Photo courtesy of Sam Altman

Photo courtesy of Sam Altman

Sophie Bernstein, Page Editor

Forbes Magazine’s January’s edition features 30 under 30 business prodigies. Sam Altman, at age 29, a St. Louis native and Captain Elementary School graduate is featured at the top of the venture capitalist list. Altman graduated from John Burroughs High School and attended Stanford University.

In a recent interview with Forbes, Altman explains that his best mistake was to drop out of college. After leaving Stanford where he studied computer science, he went on to start his own company, called Loopt. Loopt is an application that produces mobile location-based services, and connects people to their community. The application helps users find the location of the peers.

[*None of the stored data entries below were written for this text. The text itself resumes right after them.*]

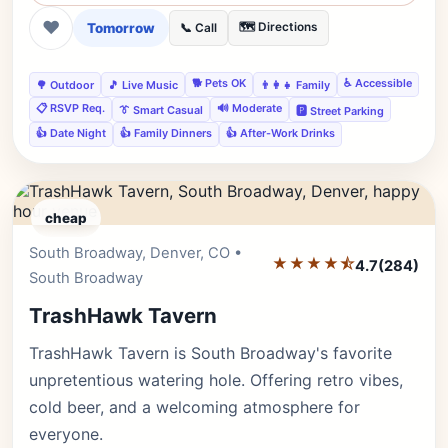
❤
Tomorrow
🗺️ Directions
📞 Call
🐕 Pets OK
♿ Accessible
🌳 Outdoor
🎵 Live Music
👨‍👩‍👧 Family
📋 RSVP Req.
🔊 Moderate
👔 Smart Casual
🅿️ Street Parking
👍 Date Night
👍 Family Dinners
👍 After-Work Drinks
cheap
South Broadway, Denver, CO •
Editor's Pick
★★★★⯪
4.7
(284)
South Broadway
TrashHawk Tavern
TrashHawk Tavern is South Broadway's favorite
unpretentious watering hole. Offering retro vibes,
cold beer, and a welcoming atmosphere for
everyone.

Loopt was initially funded by Y Combinator, which provides seed funding and support for start-ups. Seed funding is the earliest stage of venture funding helping entrepreneurs launch their business plan. When Loopt became a major success, Altman sold the company for over $43 million dollars to Green Dot.

Y Combinator has funded and coached more than 700 start-ups in the last 10 years. Dropbox, Scribd, Reddit, Airbnb, Disqus, Stripe are a few of the well known and respected companies Y-combinator has funded. Over 30 of the companies funded by Y combinator are worth over 100 million dollars. When the president of Y Combinator’s, Paul Graham resigned in 2014, he personally hand-picked Altman to lead the company.

Since Altman got his new position, he has been working vigorously. He has big plans to expand the company over the next decade.

Just under 30 years old and a college dropout, Altman has taught an entrepreneurship class at Stanford, sold his startup, and runs a company worth over 30 billion dollars.